The nationwide uprisings are focused in the capital, home to 20 million, where thousands have shut down streets and erected a protest encampment in the city's central plaza, reinforced by daily arrivals of busloads of protesters, mostly from nearby states of Michoacan and Oaxaca.
Teachers and their supporters in recent days surrounded the headquarters of Mexico's main broadcasters and demanded the station allow them to air their grievances with the reform package. They have also blocked the thoroughfare to the airport for 7 hours on Friday and staged protests in front of the French, Spanish and U.S. embassies, in uprisings they have vowed to continue until a presidential speech September 1st.
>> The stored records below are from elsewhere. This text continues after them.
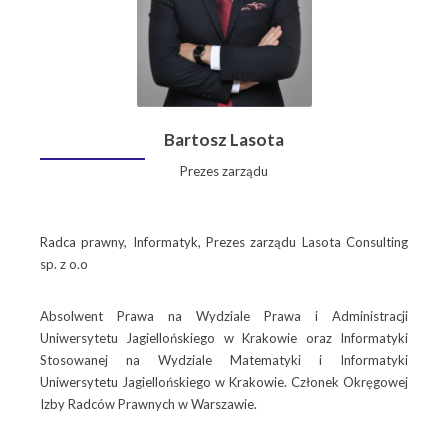
Bartosz Lasota
Prezes zarządu
Radca prawny, Informatyk, Prezes zarządu Lasota Consulting
sp. z o.o
Absolwent Prawa na Wydziale Prawa i Administracji
Uniwersytetu Jagiellońskiego w Krakowie oraz Informatyki
Stosowanej na Wydziale Matematyki i Informatyki
Uniwersytetu Jagiellońskiego w Krakowie. Członek Okręgowej
Izby Radców Prawnych w Warszawie.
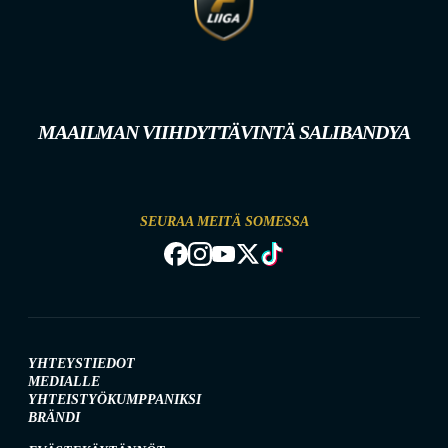
MAAILMAN VIIHDYTTÄVINTÄ SALIBANDYA
SEURAA MEITÄ SOMESSA
YHTEYSTIEDOT
MEDIALLE
YHTEISTYÖKUMPPANIKSI
BRÄNDI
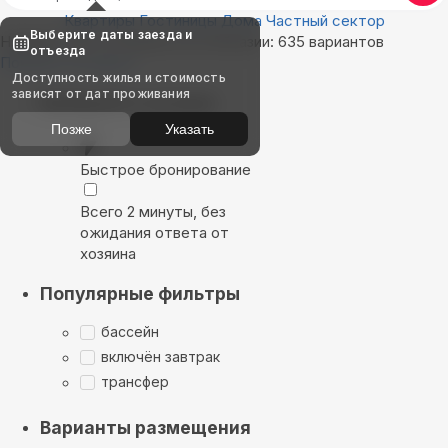
Квартиры
Гостиницы
Дома
Частный сектор
Выберите даты заезда и
Найдём, где остановиться в Абхазии: 635 вариантов
отъезда
Показать на карте
Доступность жилья и стоимость
зависят от дат проживания
Выбирайте лучшее
Позже
Указать
Быстрое бронирование
Всего 2 минуты, без
ожидания ответа от
хозяина
Популярные фильтры
бассейн
включён завтрак
трансфер
Варианты размещения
"This is to defend public education!" shouted a teacher in front of the French embassy Monday as protesters faced off with riot police, the Wall Street Journal reports. "This is against oppressive neoliberal reforms!"
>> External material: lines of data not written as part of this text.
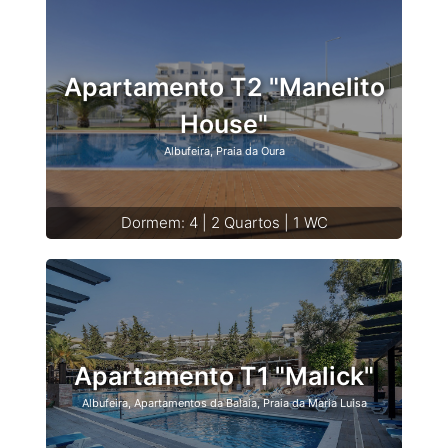
Apartamento T2 "Manelito
House"
Albufeira, Praia da Oura
Dormem: 4 | 2 Quartos | 1 WC
Apartamento T1 "Malick"
Albufeira, Apartamentos da Balaia, Praia da Maria Luisa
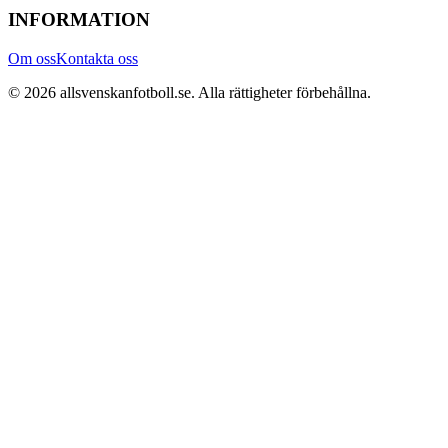
INFORMATION
Om oss
Kontakta oss
©
2026
allsvenskanfotboll.se
. Alla rättigheter förbehållna.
Members of the CNTE union, which represents a third of the country’s public school teachers, launched the protests August 19 at the start of the school year to protest the sweeping education reform law currently under debate in Mexico's Congress. While the package, championed by President Enrique Peña Nieto, already passed in December, Congress is now debating legislation necessary to implement its provisions.
The bill under question would wrest hiring and firing powers away from unions and impose mandatory evaluative tests on education workers. Teachers and their allies are slamming the 'reforms' as a ploy to blame teachers for Mexico's education shortcomings, rather than look to the severe under-funding and privatization of education that devastate school systems, particularly in poor areas.
Their political battle echoes the U.S. fight against corporate education reform aimed at curbing teachers' rights and privatizing public education, which has been met with protest and strikes, but not the full-scale revolts sweeping Mexico.
“It is an attack on the teaching profession and does absolutely nothing to help improve education,” Francisco Bravo, one of the protest leaders, said in a news conference, the LA Times reports.
The teachers, who so far successfully prevented passage of the bill by forcing Congress from their legislative chambers, vow they will not let up until they've prevented the damaging education reforms from going through.
"We will be here as long as necessary," Heriberto Magariño López, a teacher and union official from Oaxaca, said during a protest, the Wall Street Journal reports.